No one has previously investigated the quality of negative interaction sets and no standard methods exist to do this. We assessed the accuracy of the sets by measuring the level of overlap observed in a negative set with a true positive set, in this case the DIP yeast interaction set. The full DIP dataset is more useful when checking for overlap rather than gold standard sets such as DIP_MULTI as it is a relatively small set with only 2209 interactions. Coupled with the fact that our negative yeast interaction space is so vast (4 193 169) that no meaningful overlap would be detected.

Figure 1 shows the average number of overlapping interactions between DIP and negative interaction sets generated using different methods. A total of 100 negative interactions sets of identical size to the DIP_FULL dataset (17 474 interactions) were generated using six different conditional methods as well as our combined method. These methods included: (1) Selecting interactions randomly, (2) selecting random interactors that did not have any paralogous pairs, (3) random interactors that had no homologous (i.e. orthologous and paralogous) pairs, (4) random pairs with no compartmental overlap, (5) no functional overlap and (6) co-expression correlation between −0.3 and 0.3.

Fig. 1.

Average overlap of DIP_FULL against 100 negative interactions sets containing 17 474 interactions generated using different methods. Random: proteins are paired as interactors randomly. No paralogues: random pairs which do not have any interacting paralogous pairs. No homologues: random pairs which do not have any homologous interactions. No co-localization: random pairs that do not have common localization. No co-expression: random pairs that have a co-expression correlation between −0.3 and 0.3. No co-function: random pairs that do not have similar functions. Set 7 uses a combination of all the six other factors and gives substantially lower overlaps. The error rate bars represent the standard deviation.

Fig. 1.

Average overlap of DIP_FULL against 100 negative interactions sets containing 17 474 interactions generated using different methods. Random: proteins are paired as interactors randomly. No paralogues: random pairs which do not have any interacting paralogous pairs. No homologues: random pairs which do not have any homologous interactions. No co-localization: random pairs that do not have common localization. No co-expression: random pairs that have a co-expression correlation between −0.3 and 0.3. No co-function: random pairs that do not have similar functions. Set 7 uses a combination of all the six other factors and gives substantially lower overlaps. The error rate bars represent the standard deviation.

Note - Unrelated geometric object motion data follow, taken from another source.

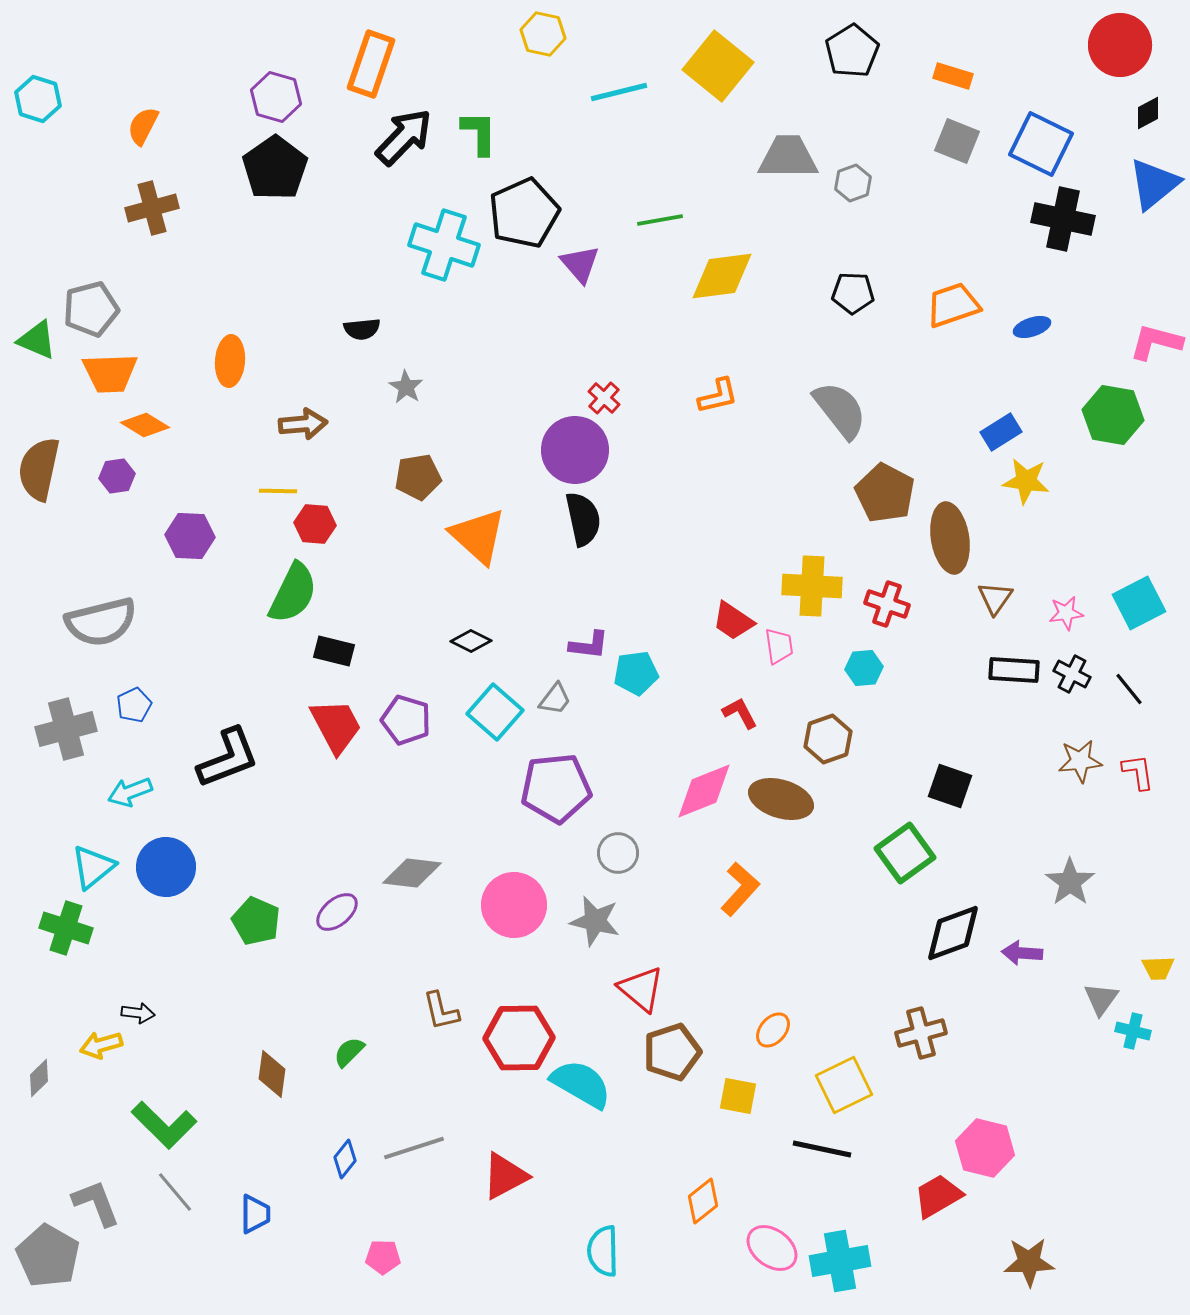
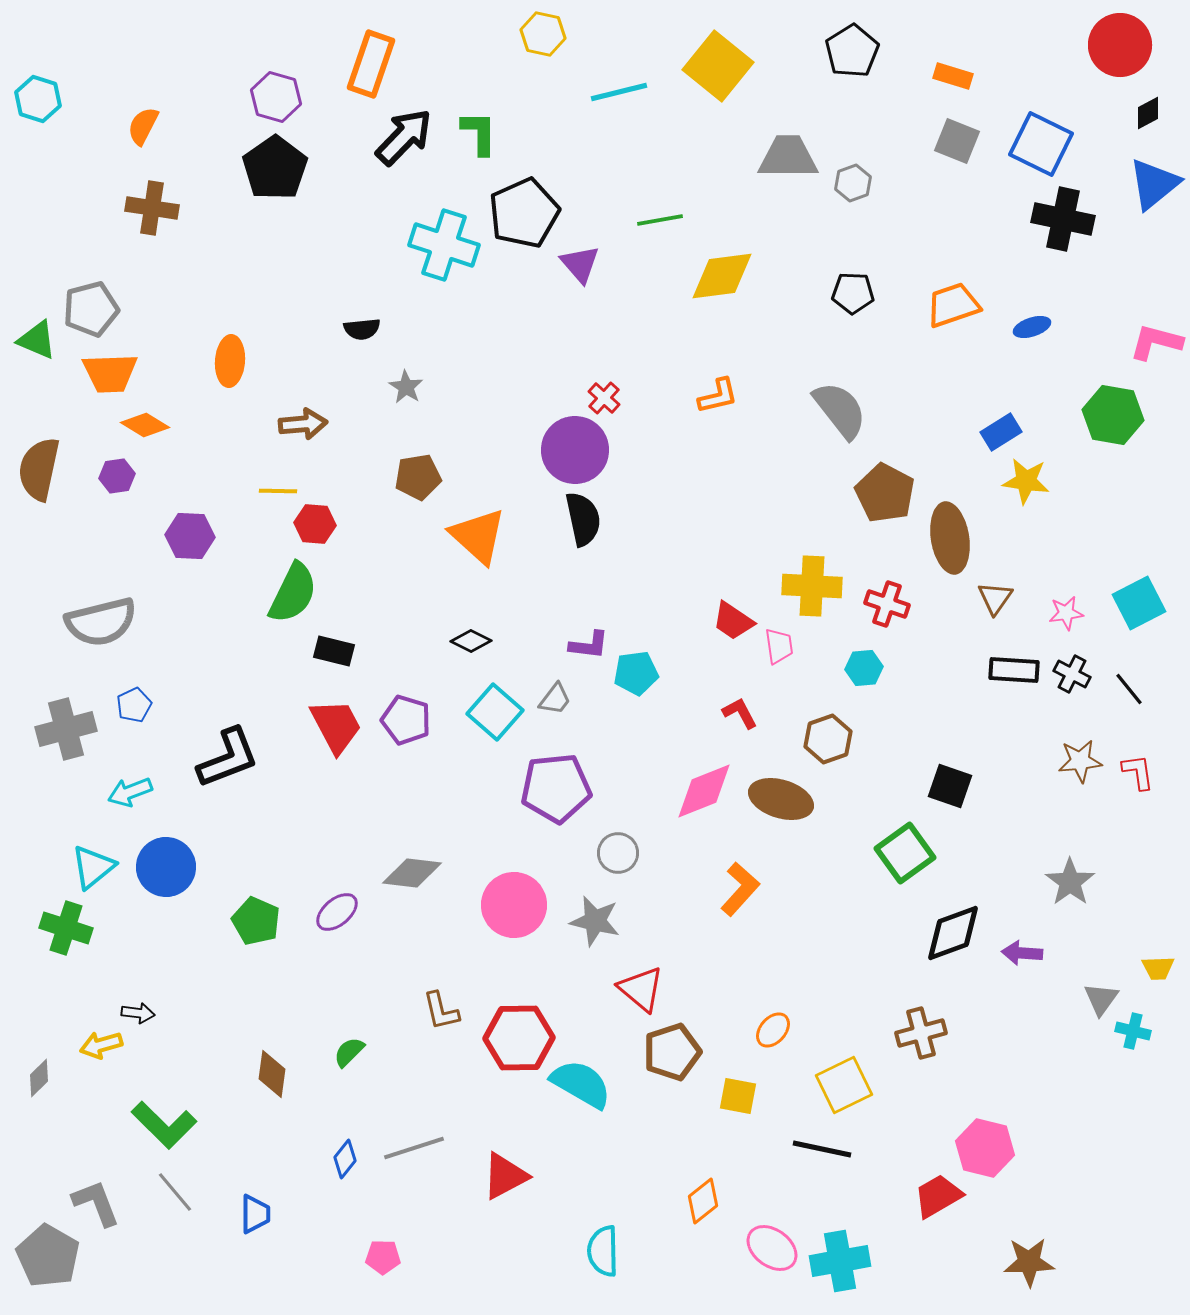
brown cross at (152, 208): rotated 24 degrees clockwise
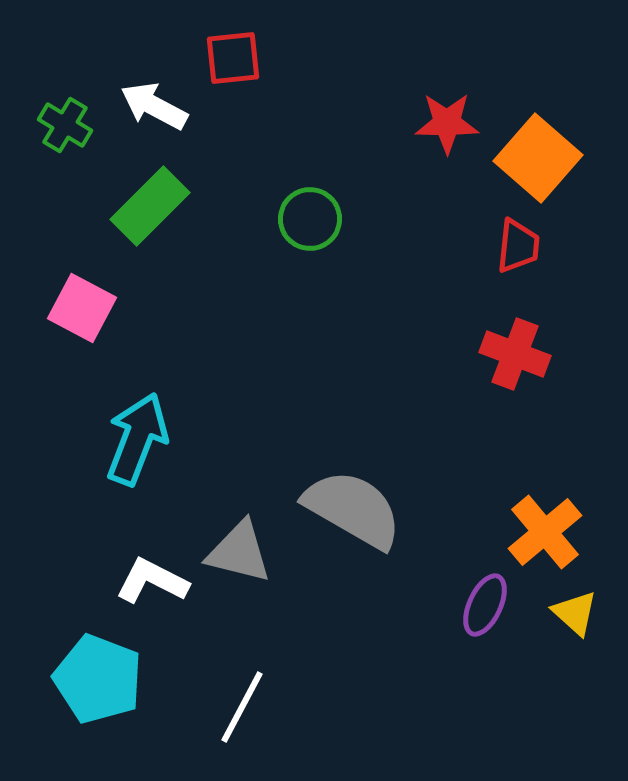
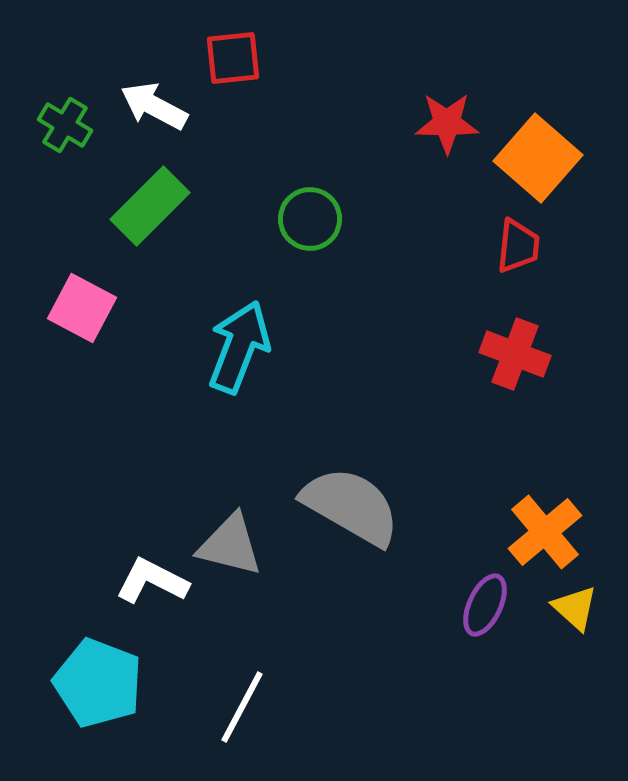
cyan arrow: moved 102 px right, 92 px up
gray semicircle: moved 2 px left, 3 px up
gray triangle: moved 9 px left, 7 px up
yellow triangle: moved 5 px up
cyan pentagon: moved 4 px down
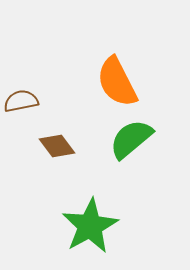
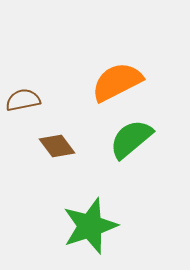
orange semicircle: rotated 90 degrees clockwise
brown semicircle: moved 2 px right, 1 px up
green star: rotated 10 degrees clockwise
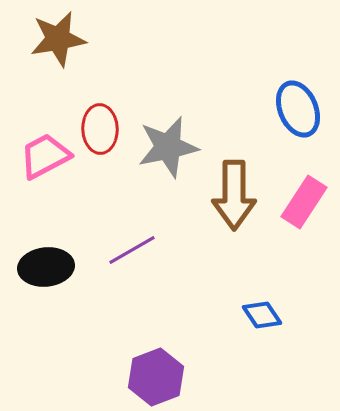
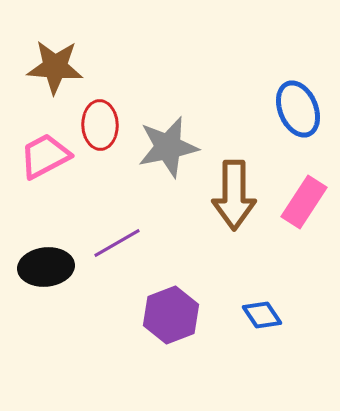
brown star: moved 3 px left, 28 px down; rotated 14 degrees clockwise
red ellipse: moved 4 px up
purple line: moved 15 px left, 7 px up
purple hexagon: moved 15 px right, 62 px up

Our integrated method for generating negative interactions sets performs the best with an average overlap of 7.6 interactions. Currently used methods for generating false interactions show relatively higher levels of overlap. In fact, of the currently used methods only non-co-function shows a significant improvement over random choice. False sets obtained by randomly selecting proteins have an average overlap of 20.8, and sets that select random pairs with no co-function have an overlap of 11.65 (Fig. 1). In terms of co-expression selection of different correlation thresholds does not have a significant impact on the overlap measure (see Supplementary Material).

4 DISCUSSION

4.1 Quality assessment

Using homologous interactions it is possible to generate verified interaction sets for any species. Our assessment is primarily limited to the yeast interaction set, due to its well-studied interactome. We conducted several tests on the HPIV interaction set and compared the results to tests on other commonly used interaction sets (Table 2). Our HPIV set outperforms all datasets with the exception of DIP_MULTI, the smaller experimentally confirmed set which contains interactions that have been observed in more than one experimental study. The DENG reliability measure and the Reference Index are calibrated using the DIP_MULTI set, hence the measures would return good results. In the case of the remaining test, the overall performance of DIP_MULTI gives weight to the widely held view that interactions from more than one study are true but this is an expensive technique as different experimental studies have very little overlap (von Mering et al., 2003) and the number of studies is very limited in species other than yeast.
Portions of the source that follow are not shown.